For some this is a joy beyond measure, one chap is in tears, as she pulls him onto the stage and serenades him. It’s clearly a magical moment for the dude, and while his friends look embarrassed both for and by him, he is completely spellbound. Speaking to him in the break, it’s clear that, for him, Kerry B isKate Bush, and he’s just been swept onstage by his long-time fantasy girl.


The crowd is divided roughly into three kinds of people. Most are men, who have come because they adore the music of Kate, and, almost certainly, Kate herself. These guys look pretty universally transfixed, oblivious to their pints, their mates, and their wives… a couple of whom look less than delighted about it. Kerry has the voice, and enough of the moves and the look to keep these guys happy. A bird being Bush in the hand -and she does take anyone within grabbing distance by the hand- is better than two in the… point is, she is Bush-y enough to keep them more than happy, Then there are the girls whothink they are Kate Bush fans, they know a couple of the hits, and howl along blissfully. They do the funny dances. Most of them are young, or youngish, and super-pissed, they came with their mates, and they take endless picture of each other on their mobile phones. There is another sort of woman here though, the women-women. The actual Kate Bush fans, the ones who don’t even notice anymore that Kate Bush has an unusual voice, an certainly don’t think there’s anything funny about it.
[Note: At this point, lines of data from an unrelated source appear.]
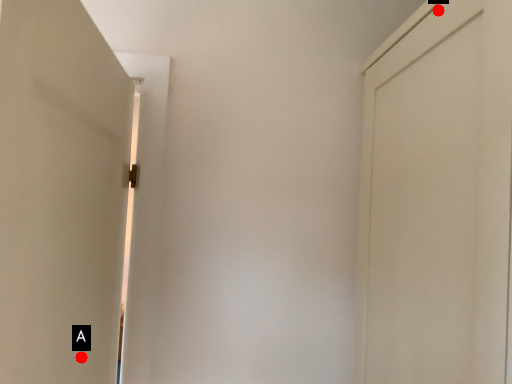 Question: Two points are circled on the image, labeled by A and B beside each circle. Which point appears closest to the camera in this image?

Choices:
 (A) A is closer
 (B) B is closer

Answer: (A) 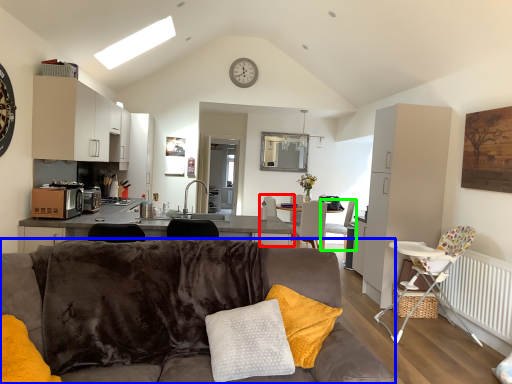 Question: Which object is positioned closest to armchair (highlighted by a red box)? Select from studio couch (highlighted by a blue box) and chair (highlighted by a green box).

Choices:
 (A) studio couch
 (B) chair

Answer: (B)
These are the fans that understand Kate Bush as they understand Joni Mitchell, or Tori Amos, as a true soul sister, a true see-er of their adult woman lady-ness, a singer of our souls. And those fans don’t always look all out delighted, but those ones are probably impossible to please. They’ll never be happy, because even if Kerry B was impossible to tell from Kate in any given moment, they’d still be choking on their jealousy.

Like most of their audience, the band are no spring chickens, and all the better for it. A merry bunch of long-time session musicians, they give serious bang for buck, and play brilliantly with the audience, slipping little melodic teasers for the big hits into the earlier song intros. Dave Burgess, a superb drummer, seems sometimes a little frustrated by the limitations of the Bush catalogue, which doesn’t really give him many chances to demonstrate what is undoubtedly a great talent… It feels like watching a Cadillac drive in a thirty lane: it’d be nice to see him “open her up, and show us what she can do.” There is a serious amount of gear of stage, guitarist Fred has a whole rack of guitars, and a top hat to match each of “Kate’s” outfit changes. Paul Walsh moves between three keyboards during one song, there is a lot of dedication here, these guys want to get it right, and they do.